The FSHR Polymorphisms Association With Polycystic Ovary Syndrome in Women of Erbil, Kurdistan in North of Iraq
Main Article Content
Polycystic ovary syndrome (PCOS) is an endocrine disorder in women during fertilization age that reflects changing clinical symptoms. The genetic concept of PCOS is unclear and no significant genetic association with PCOS has been established.
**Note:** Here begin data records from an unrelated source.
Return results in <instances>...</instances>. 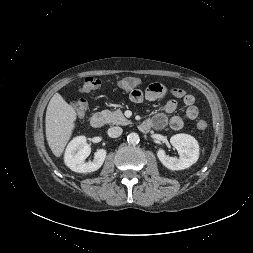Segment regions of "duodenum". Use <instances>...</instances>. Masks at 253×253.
Wrapping results in <instances>:
<instances>
[{
	"mask_svg": "<svg viewBox=\"0 0 253 253\" xmlns=\"http://www.w3.org/2000/svg\"><path fill=\"white\" fill-rule=\"evenodd\" d=\"M105 123V118L101 113H95L91 119L90 124L93 128H101ZM151 123L148 121H144L140 125V130L143 132H148L151 129Z\"/></svg>",
	"mask_w": 253,
	"mask_h": 253,
	"instance_id": "duodenum-1",
	"label": "duodenum"
}]
</instances>
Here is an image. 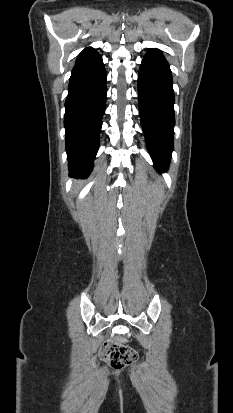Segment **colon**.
<instances>
[{"instance_id": "colon-1", "label": "colon", "mask_w": 233, "mask_h": 413, "mask_svg": "<svg viewBox=\"0 0 233 413\" xmlns=\"http://www.w3.org/2000/svg\"><path fill=\"white\" fill-rule=\"evenodd\" d=\"M100 355L105 362L115 369L130 365L137 359V352L125 345L121 339H109L100 348Z\"/></svg>"}]
</instances>
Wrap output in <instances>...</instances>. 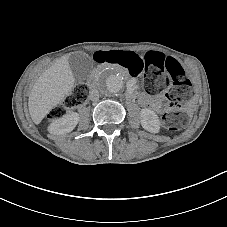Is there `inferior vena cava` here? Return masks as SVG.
Listing matches in <instances>:
<instances>
[{
    "mask_svg": "<svg viewBox=\"0 0 227 227\" xmlns=\"http://www.w3.org/2000/svg\"><path fill=\"white\" fill-rule=\"evenodd\" d=\"M89 95L91 101L97 102L99 100V91L97 89H91Z\"/></svg>",
    "mask_w": 227,
    "mask_h": 227,
    "instance_id": "obj_1",
    "label": "inferior vena cava"
}]
</instances>
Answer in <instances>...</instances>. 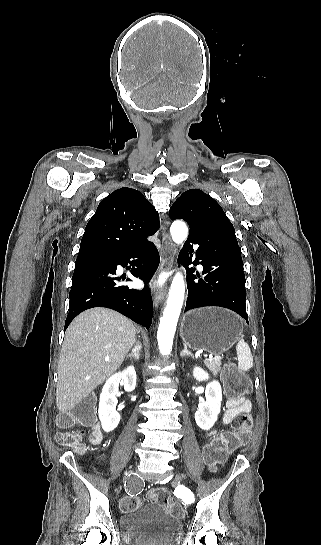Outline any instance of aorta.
Returning a JSON list of instances; mask_svg holds the SVG:
<instances>
[{
	"label": "aorta",
	"mask_w": 321,
	"mask_h": 545,
	"mask_svg": "<svg viewBox=\"0 0 321 545\" xmlns=\"http://www.w3.org/2000/svg\"><path fill=\"white\" fill-rule=\"evenodd\" d=\"M170 233L176 244H182L188 235V228L182 221H175L170 227ZM185 294V281L181 273H177L172 281L166 307L157 332L160 353L169 355L172 350L173 338L182 309Z\"/></svg>",
	"instance_id": "aorta-1"
}]
</instances>
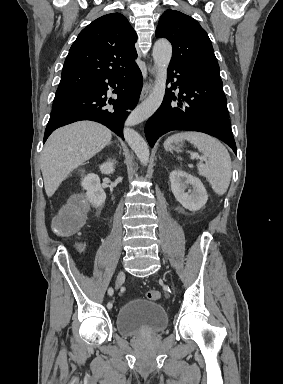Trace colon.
Returning a JSON list of instances; mask_svg holds the SVG:
<instances>
[{
	"instance_id": "1",
	"label": "colon",
	"mask_w": 283,
	"mask_h": 384,
	"mask_svg": "<svg viewBox=\"0 0 283 384\" xmlns=\"http://www.w3.org/2000/svg\"><path fill=\"white\" fill-rule=\"evenodd\" d=\"M86 204L81 200H73L65 207L54 220V229L62 235L74 234L83 224ZM149 300H158L161 293L158 290H150L146 293Z\"/></svg>"
}]
</instances>
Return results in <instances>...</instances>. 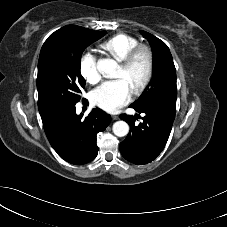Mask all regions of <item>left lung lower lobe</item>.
<instances>
[{"label": "left lung lower lobe", "mask_w": 227, "mask_h": 227, "mask_svg": "<svg viewBox=\"0 0 227 227\" xmlns=\"http://www.w3.org/2000/svg\"><path fill=\"white\" fill-rule=\"evenodd\" d=\"M137 112L139 114L135 116L127 114L119 116L130 126L129 134L120 143V151L131 163L144 165L153 161L164 149L176 111L152 106ZM138 118L142 121L136 124Z\"/></svg>", "instance_id": "left-lung-lower-lobe-1"}]
</instances>
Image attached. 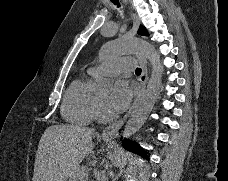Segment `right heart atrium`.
I'll list each match as a JSON object with an SVG mask.
<instances>
[{"label":"right heart atrium","instance_id":"d8ad5b80","mask_svg":"<svg viewBox=\"0 0 228 181\" xmlns=\"http://www.w3.org/2000/svg\"><path fill=\"white\" fill-rule=\"evenodd\" d=\"M102 115H103V107L101 105H99L96 116L102 117Z\"/></svg>","mask_w":228,"mask_h":181}]
</instances>
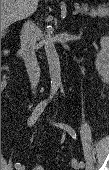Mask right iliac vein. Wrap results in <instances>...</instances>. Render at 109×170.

The level of Follicle stimulating hormone FSH is encoded by FSH receptor (FSHR) and abnormal FSHR affects follicle cogenesis and ovary and consist of 9 introns, 10 exons, and the region of chromosome promoter at 2p21. Sample of 93PCOS patients and 52 controls were collected from Province of Erbil in north of Iraq. Genomic DNA was extracted from the blood and genotype dissected was improved for the two population of study using PCR-RFLP with the restriction enzyme Eam1105I. The genotype distributions and allele frequency of Ala307Thr polymorphisms of FSHR were not statistically various between the controls and the PCOS patients. Significant elevation of body mass index with all genotype of PCOS was found when compared with controls. There were statistical differences in the BMI and most of the serum hormone and lipid profile parameters including LH, total testosterone, fasting glucose, Cholesterol, HDL and LDL, there were significant various in FSH and LH levels of hormones and HDL, LDL and VLDL with PCOS group conveying different genotypes of Ala307Thr polymorphisms. The variant of Ala307Thr was not associated with PCOS in Kurdistan women; there was no relationship between the POCS and gene of FSHR polymorphism at codons 307. There was a significant difference in FSH and LH levels with PCOS patients conveying different genotypes of Ala307Thr polymorphism.